Search the material for the word "giyim" and copy each line that holds it.

--------------------------------------------------

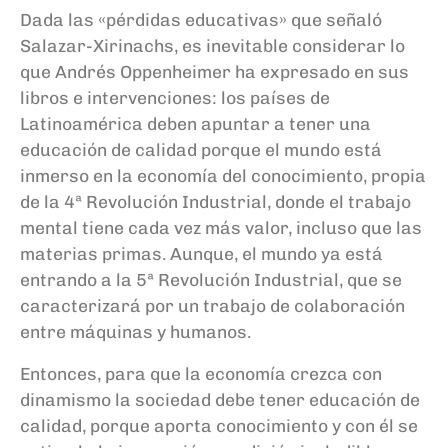
Dada las «pérdidas educativas» que señaló
Salazar-Xirinachs, es inevitable considerar lo
que Andrés Oppenheimer ha expresado en sus
libros e intervenciones: los países de
Latinoamérica deben apuntar a tener una
educación de calidad porque el mundo está
inmerso en la economía del conocimiento, propia
de la 4ª Revolución Industrial, donde el trabajo
mental tiene cada vez más valor, incluso que las
materias primas. Aunque, el mundo ya está
entrando a la 5ª Revolución Industrial, que se
caracterizará por un trabajo de colaboración
entre máquinas y humanos.
Entonces, para que la economía crezca con
dinamismo la sociedad debe tener educación de
calidad, porque aporta conocimiento y con él se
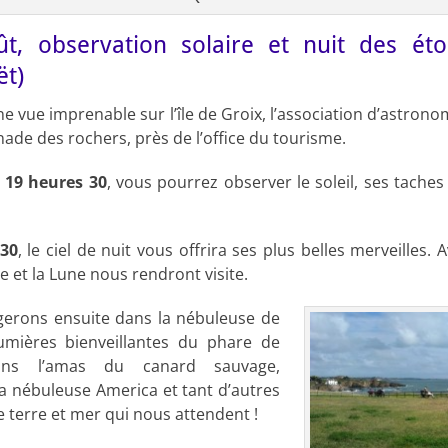
t, observation solaire et nuit des éto
ët)
ne vue imprenable sur l’île de Groix, l’association d’astron
nade des rochers, près de l’office du tourisme.
 19 heures 30
, vous pourrez observer le soleil, ses taches
h30
, le ciel de nuit vous offrira ses plus belles merveilles. 
 et la Lune nous rendront visite.
erons ensuite dans la nébuleuse de
umières bienveillantes du phare de
ans l’amas du canard sauvage,
 nébuleuse America et tant d’autres
e terre et mer qui nous attendent !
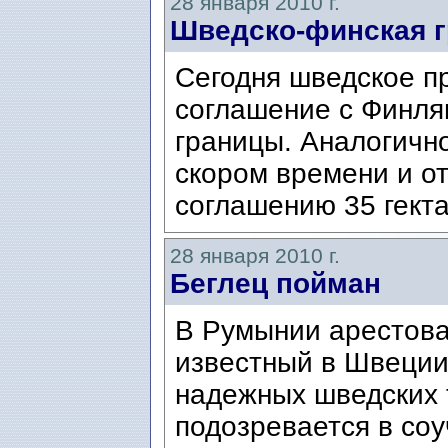
28 января 2010 г.
Шведско-финская г
Сегодня шведское п
соглашение с Финля
границы. Аналогичн
скором времени и о
соглашению 35 гекта
28 января 2010 г.
Беглец пойман
В Румынии арестова
известный в Швеции
надежных шведских 
подозревается в соу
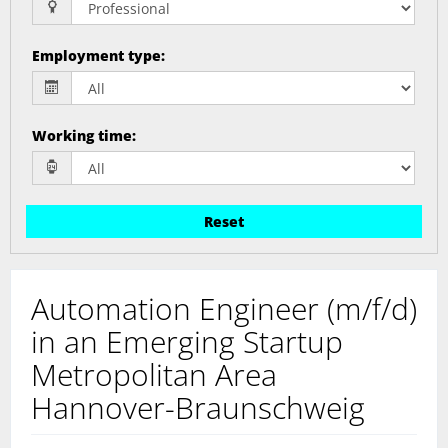
Employment type
:
Working time
:
Reset
Automation Engineer (m/f/d)
in an Emerging Startup
Metropolitan Area
Hannover-Braunschweig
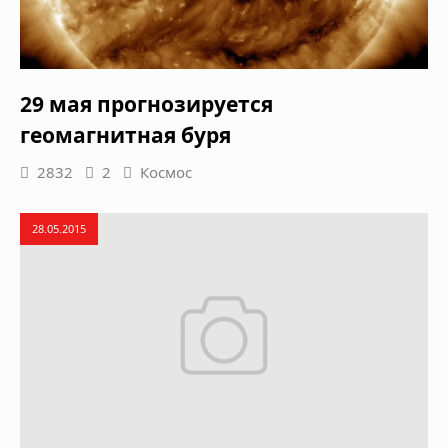
29 мая прогнозируется
геомагнитная буря
2832
2
Космос
28.05.2015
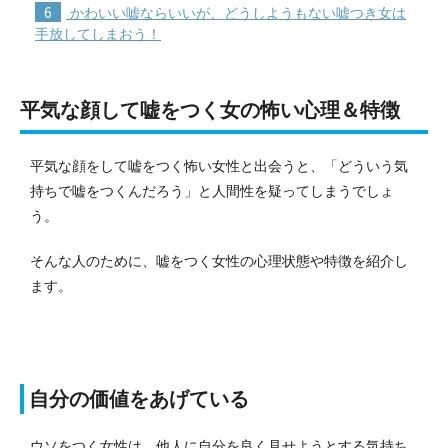
6
かわいい嘘ならいいが、どうしようもない嘘つき女は
手放してしまおう！
平気な顔して嘘をつく女の怖い心理＆特徴
平気な顔をして嘘をつく怖い女性と出会うと、「どういう気
持ちで嘘をつくんだろう」と人間性を疑ってしまうでしょ
う。
そんな人のために、嘘をつく女性の心理状態や特徴を紹介し
ます。
自分の価値をあげている
ウソをつく女性は、他人に自分を良く見せようとする気持ち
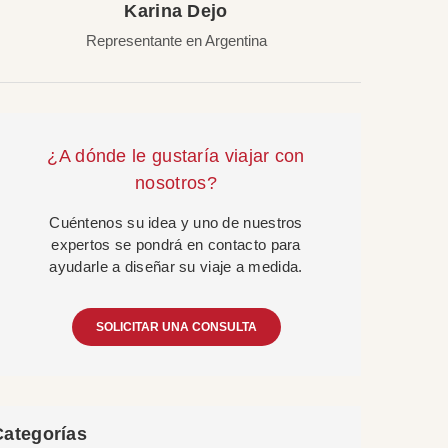
Karina Dejo
Representante en Argentina
¿A dónde le gustaría viajar con
nosotros?
Cuéntenos su idea y uno de nuestros
expertos se pondrá en contacto para
ayudarle a diseñar su viaje a medida.
SOLICITAR UNA CONSULTA
Categorías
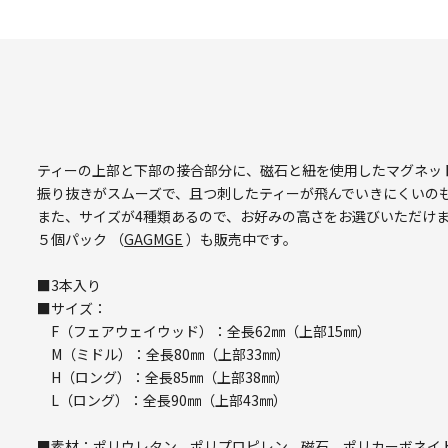
ティーの上部と下部の接合部分に、磁石と紐を使用したマグネッ
振り抜きがスムーズで、且つ刺したティーが飛んでいきにくいの
また、サイズが4種類あるので、お好みの高さをお選びいただけ
５個パック （
GAGMGE
）も販売中です。
■3本入り
■サイズ：
F（フェアウェイウッド）：全長62㎜（上部15㎜）
M（ミドル）：全長80㎜（上部33㎜）
H（ロング）：全長85㎜（上部38㎜）
L（ロング）：全長90㎜（上部43㎜）
■素材：ポリウレタン、ポリプロピレン、磁石、ポリカーボネイ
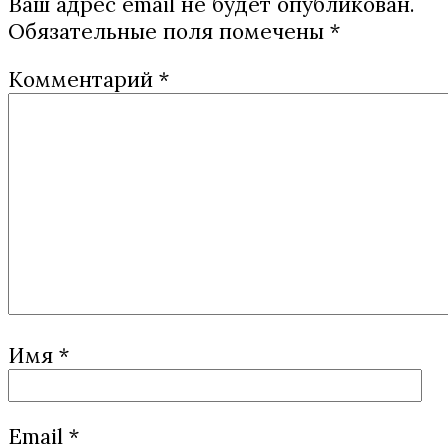
Ваш адрес email не будет опубликован.
Обязательные поля помечены
*
Комментарий
*
Имя
*
Email
*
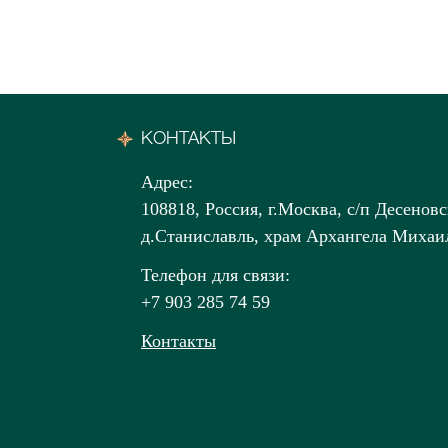
КОНТАКТЫ
Адрес:
108818, Россия, г.Москва, с/п Десеновс
д.Станиславль, храм Архангела Михаи
Телефон для связи:
+7 903 285 74 59
Контакты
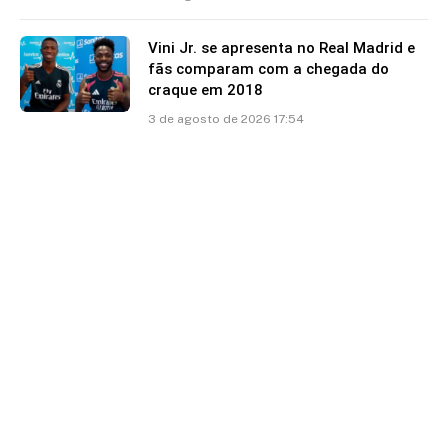
Vini Jr. se apresenta no Real Madrid e
fãs comparam com a chegada do
craque em 2018
3 de agosto de 2026 17:54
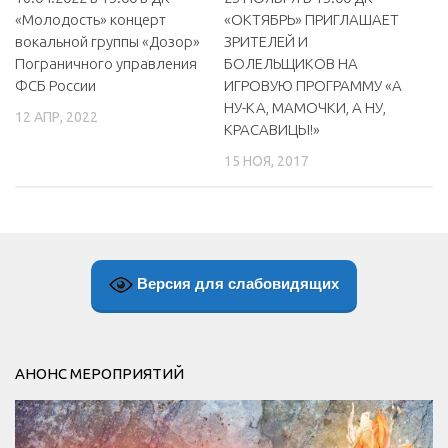
«Молодость» концерт
«ОКТЯБРЬ» ПРИГЛАШАЕТ
вокальной группы «Дозор»
ЗРИТЕЛЕЙ И
Пограничного управления
БОЛЕЛЬЩИКОВ НА
ФСБ России
ИГРОВУЮ ПРОГРАММУ «А
НУ-КА, МАМОЧКИ, А НУ,
12 АПР, 2022
КРАСАВИЦЫ!»
15 НОЯ, 2017
Версия для слабовидящих
АНОНС МЕРОПРИЯТИЙ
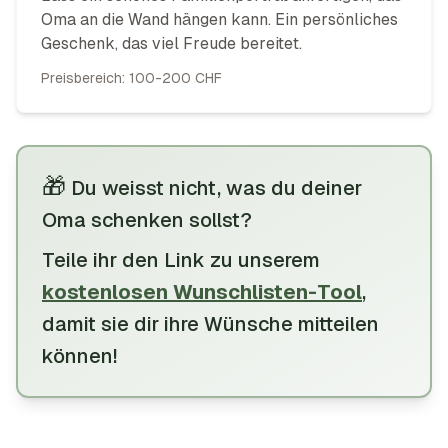
Oma an die Wand hängen kann. Ein persönliches
Geschenk, das viel Freude bereitet.
Preisbereich:
100-200 CHF
🎁
Du weisst nicht, was du deiner
Oma schenken sollst?
Teile
ihr
den Link zu unserem
kostenlosen Wunschlisten-Tool
,
damit
sie
dir
ihre
Wünsche mitteilen
können
!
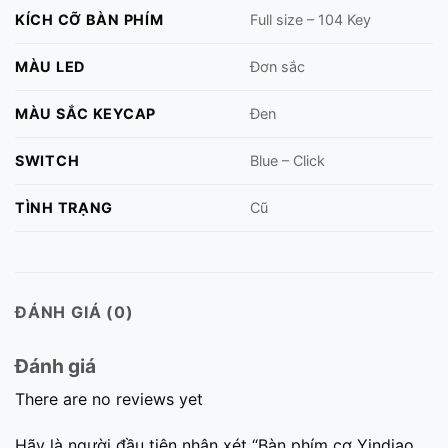
KÍCH CỠ BÀN PHÍM
Full size – 104 Key
MÀU LED
Đơn sắc
MÀU SẮC KEYCAP
Đen
SWITCH
Blue – Click
TÌNH TRẠNG
Cũ
ĐÁNH GIÁ (0)
Đánh giá
There are no reviews yet
Hãy là người đầu tiên nhận xét “Bàn phím cơ Yindiao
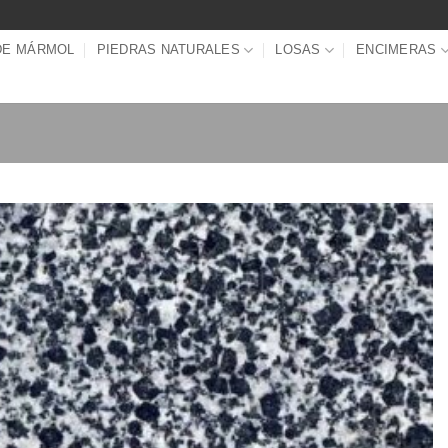
DE MÁRMOL
PIEDRAS NATURALES
LOSAS
ENCIMERAS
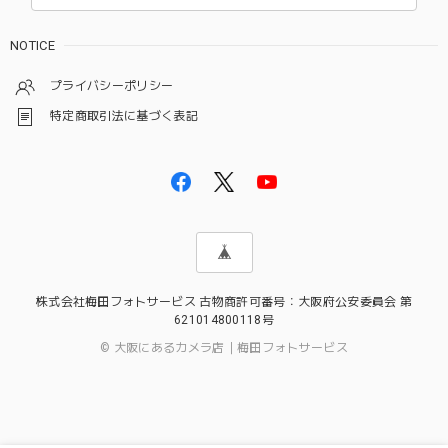
NOTICE
プライバシーポリシー
特定商取引法に基づく表記
株式会社梅田フォトサービス 古物商許可番号：大阪府公安委員会 第
621014800118号
© 大阪にあるカメラ店｜梅田フォトサービス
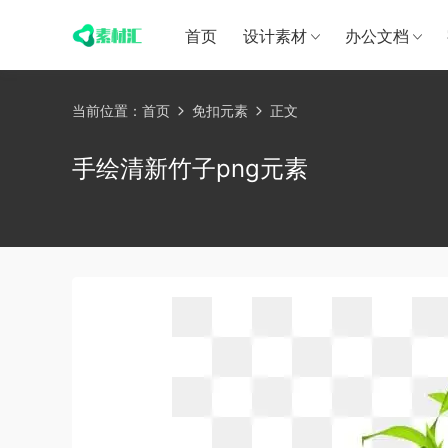
首页
设计素材
办公文档
当前位置：
首页
免扣元素
正文
手绘清新竹子png元素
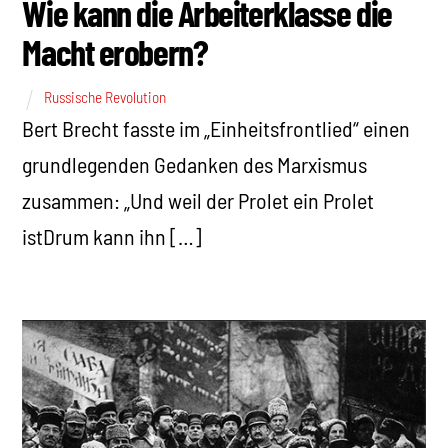
Wie kann die Arbeiterklasse die
Macht erobern?
Russische Revolution
Bert Brecht fasste im „Einheitsfrontlied“ einen
grundlegenden Gedanken des Marxismus
zusammen: „Und weil der Prolet ein Prolet
istDrum kann ihn […]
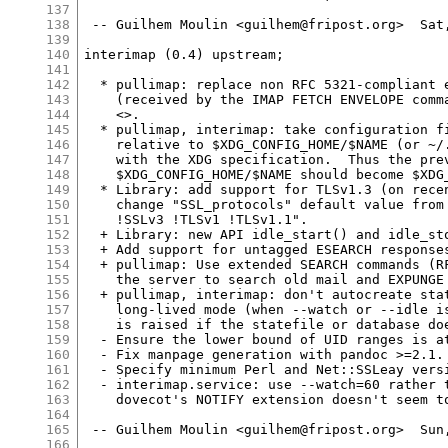
137
138
139
140
141
142
143
144
145
146
147
148
149
150
151
152
153
154
155
156
157
158
159
160
161
162
163
164
165
166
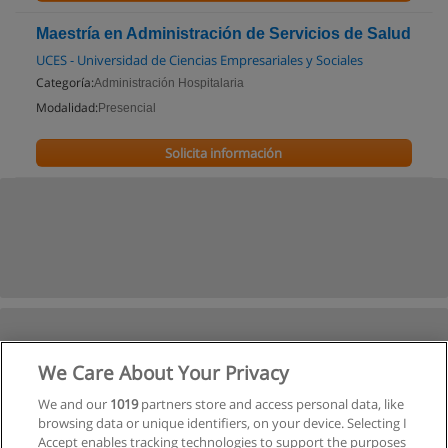
Maestría en Administración de Servicios de Salud
UCES - Universidad de Ciencias Empresariales y Sociales
Categoría:
Administración Hospitalaria
Modalidad:
Presencial
Solicita información
We Care About Your Privacy
We and our
1019
partners store and access personal data, like
browsing data or unique identifiers, on your device. Selecting I
Accept enables tracking technologies to support the purposes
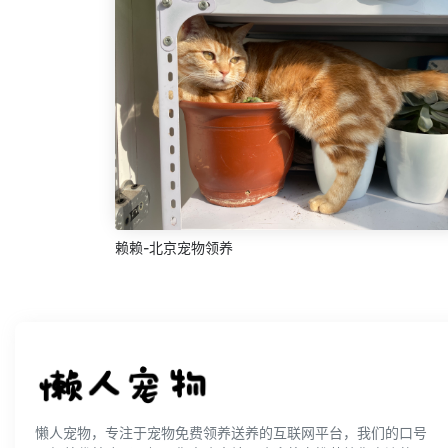
赖赖-北京宠物领养
懒人宠物，专注于宠物免费领养送养的互联网平台，我们的口号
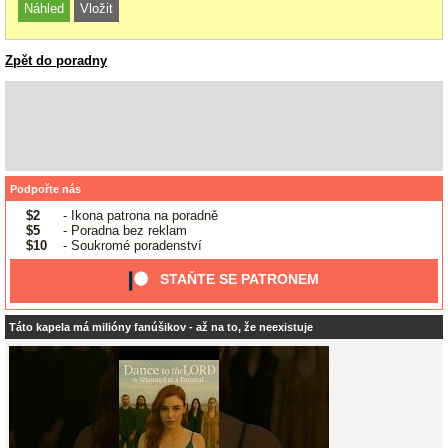
Zpět do poradny
Podpořte nás
$2
- Ikona patrona na poradně
$5
- Poradna bez reklam
$10
- Soukromé poradenství
STAŇTE SE PATRONEM
Táto kapela má milióny fanúšikov - až na to, že neexistuje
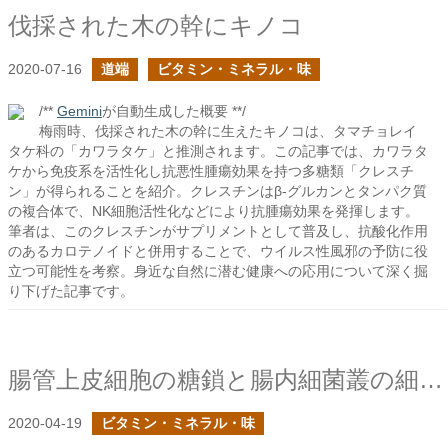
伐採された木の幹にキノコ
2020-07-16
道端
ビタミン・ミネラル・味
/**
Gemini
が自動生成した概要 **/
梅雨時、伐採された木の幹に生えたキノコは、タマチョレイ
タケ科の「カワラタケ」と推測されます。この記事では、カワラタ
ケから免疫系を活性化し抗悪性腫瘍効果を持つ多糖類「クレスチ
ン」が得られることを紹介。クレスチンはβ-グルカンとタンパク質
の複合体で、NK細胞活性化などにより抗腫瘍効果を発揮します。
筆者は、このクレスチンがサプリメントとして普及し、抗酸化作用
のあるカロテノイドと併用することで、ウイルス性風邪の予防に役
立つ可能性を考察。身近な自然に潜む健康への応用について深く掘
り下げた記事です。
腸管上皮細胞の糖鎖と腸内細菌叢の細菌たち
2020-04-19
ビタミン・ミネラル・味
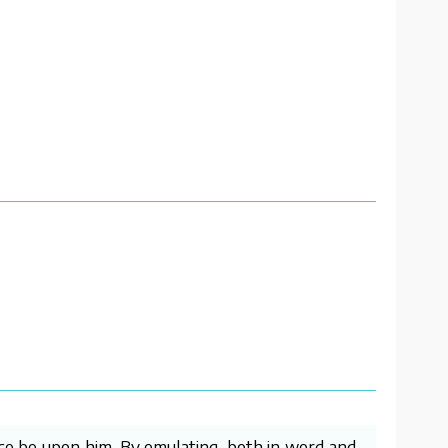
ce be upon him. By emulating, both in word and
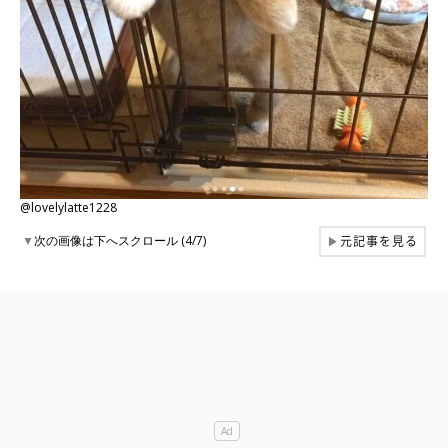
@lovelylatte1228
元記事を見る
▼
次の画像は下へスクロール (4/7)
▶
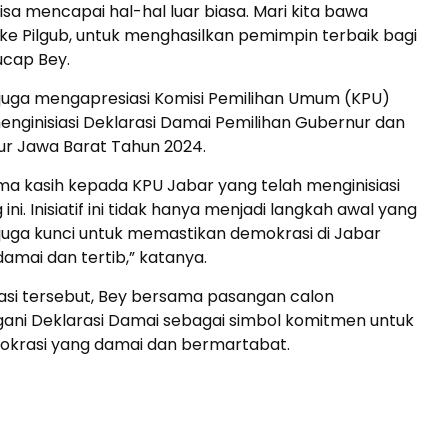
 bisa mencapai hal-hal luar biasa. Mari kita bawa
ke Pilgub, untuk menghasilkan pemimpin terbaik bagi
ucap Bey.
 juga mengapresiasi Komisi Pemilihan Umum (KPU)
nginisiasi Deklarasi Damai Pemilihan Gubernur dan
ur Jawa Barat Tahun 2024.
ma kasih kepada KPU Jabar yang telah menginisiasi
ini. Inisiatif ini tidak hanya menjadi langkah awal yang
pi juga kunci untuk memastikan demokrasi di Jabar
amai dan tertib,” katanya.
asi tersebut, Bey bersama pasangan calon
ni Deklarasi Damai sebagai simbol komitmen untuk
krasi yang damai dan bermartabat.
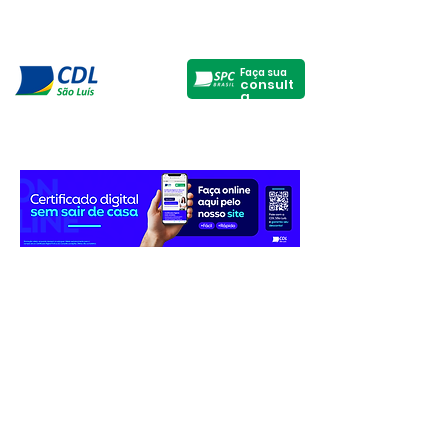
Faça sua
consult
a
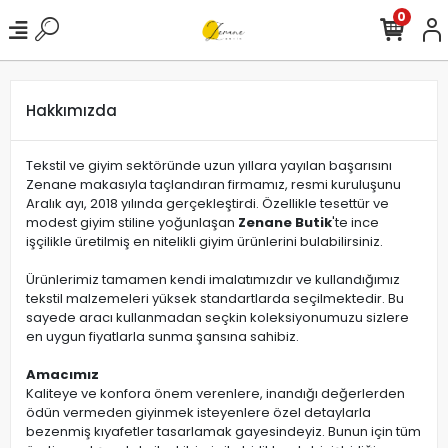
0
Hakkımızda
Tekstil ve giyim sektöründe uzun yıllara yayılan başarısını
Zenane makasıyla taçlandıran firmamız, resmi kuruluşunu
Aralık ayı, 2018 yılında gerçekleştirdi. Özellikle tesettür ve
modest giyim stiline yoğunlaşan
Zenane Butik
'te ince
işçilikle üretilmiş en nitelikli giyim ürünlerini bulabilirsiniz.
Ürünlerimiz tamamen kendi imalatımızdır ve kullandığımız
tekstil malzemeleri yüksek standartlarda seçilmektedir. Bu
sayede aracı kullanmadan seçkin koleksiyonumuzu sizlere
en uygun fiyatlarla sunma şansına sahibiz.
Amacımız
Kaliteye ve konfora önem verenlere, inandığı değerlerden
ödün vermeden giyinmek isteyenlere özel detaylarla
bezenmiş kıyafetler tasarlamak gayesindeyiz. Bunun için tüm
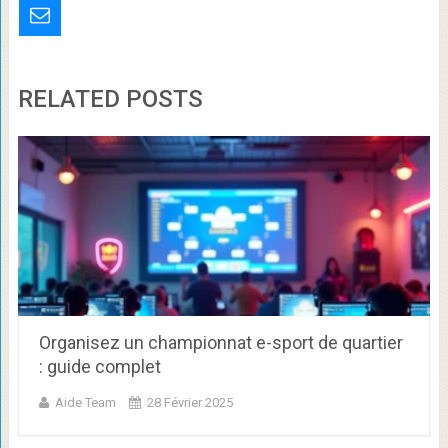
RELATED POSTS
Organisez un championnat e-sport de quartier
: guide complet
Aide Team
28 Février 2025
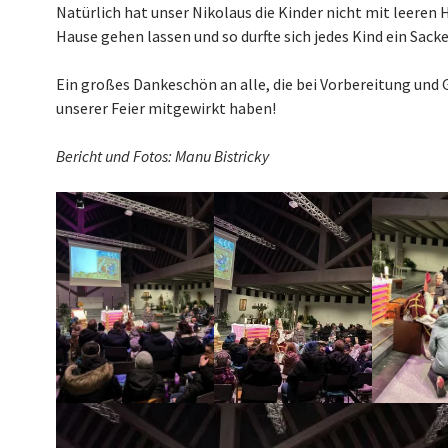
Natürlich hat unser Nikolaus die Kinder nicht mit leeren
Hause gehen lassen und so durfte sich jedes Kind ein Sack
Ein großes Dankeschön an alle, die bei Vorbereitung und
unserer Feier mitgewirkt haben!
Bericht und Fotos: Manu Bistricky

--------------------------------------------------

WORKED SOLUTION -
Tekstil ve giyim sektöründe uzun yıllara yayılan başarısını
modest giyim stiline yoğunlaşan
işçilikle üretilmiş en nitelikli giyim ürünlerini bulabilirsiniz.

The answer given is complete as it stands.